» **WORK TO BE COMPLETED**
Retype the data exactly, skipping any picture in it.

» **DATA SUPPLIED**

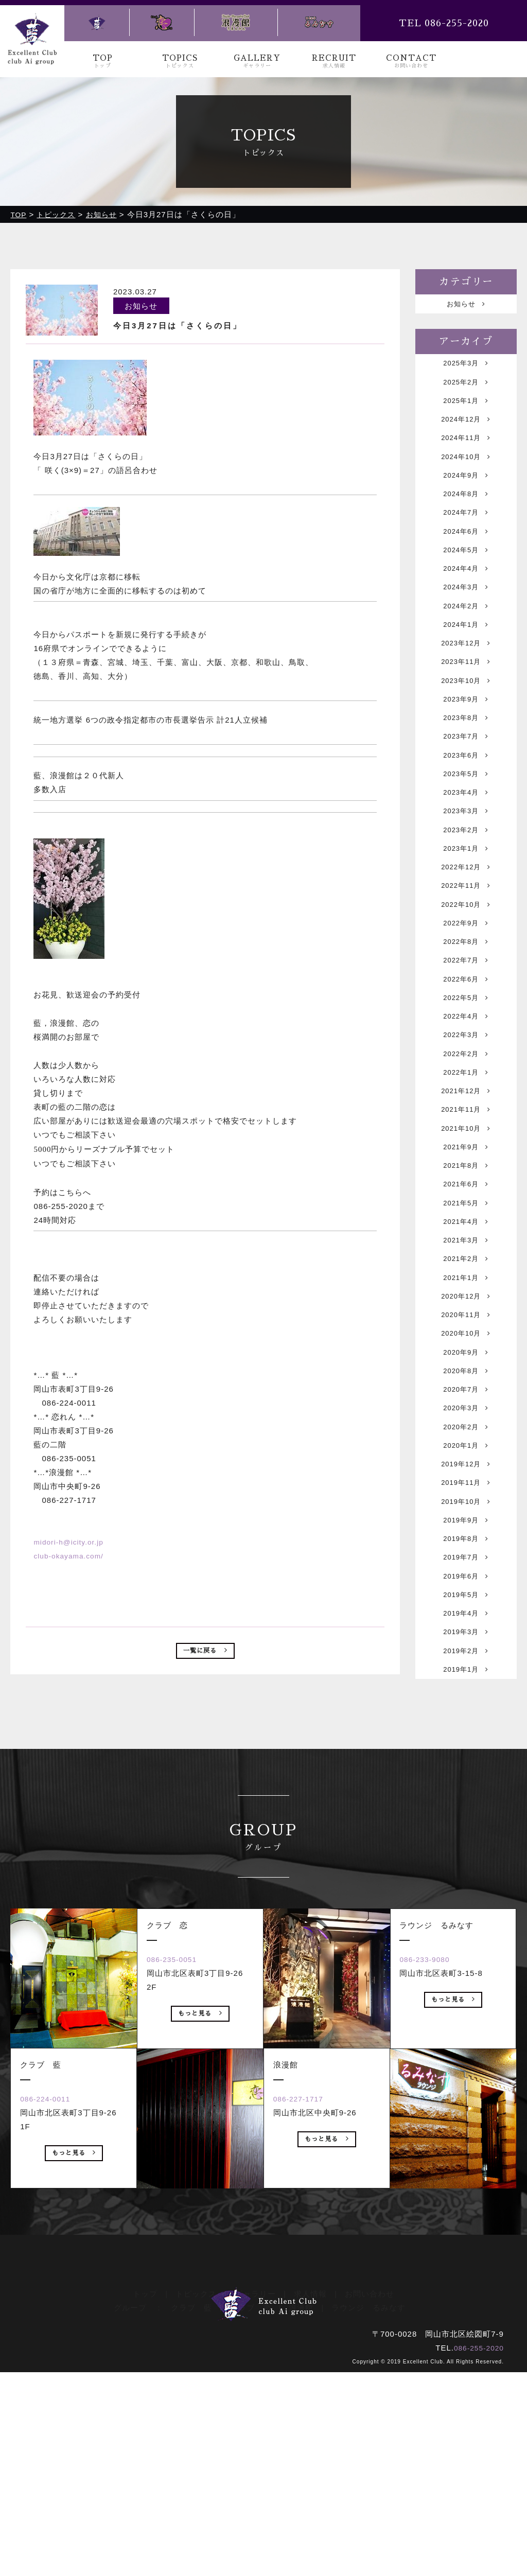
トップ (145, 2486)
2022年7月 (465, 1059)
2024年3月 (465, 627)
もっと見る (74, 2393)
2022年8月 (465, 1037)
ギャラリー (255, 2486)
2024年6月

» **ANSWER FOR THE TASK**
トップ (145, 2486)
2022年7月 (465, 1059)
2024年3月 (465, 627)
もっと見る (74, 2393)
2022年8月 (465, 1037)
ギャラリー (255, 2486)
2024年6月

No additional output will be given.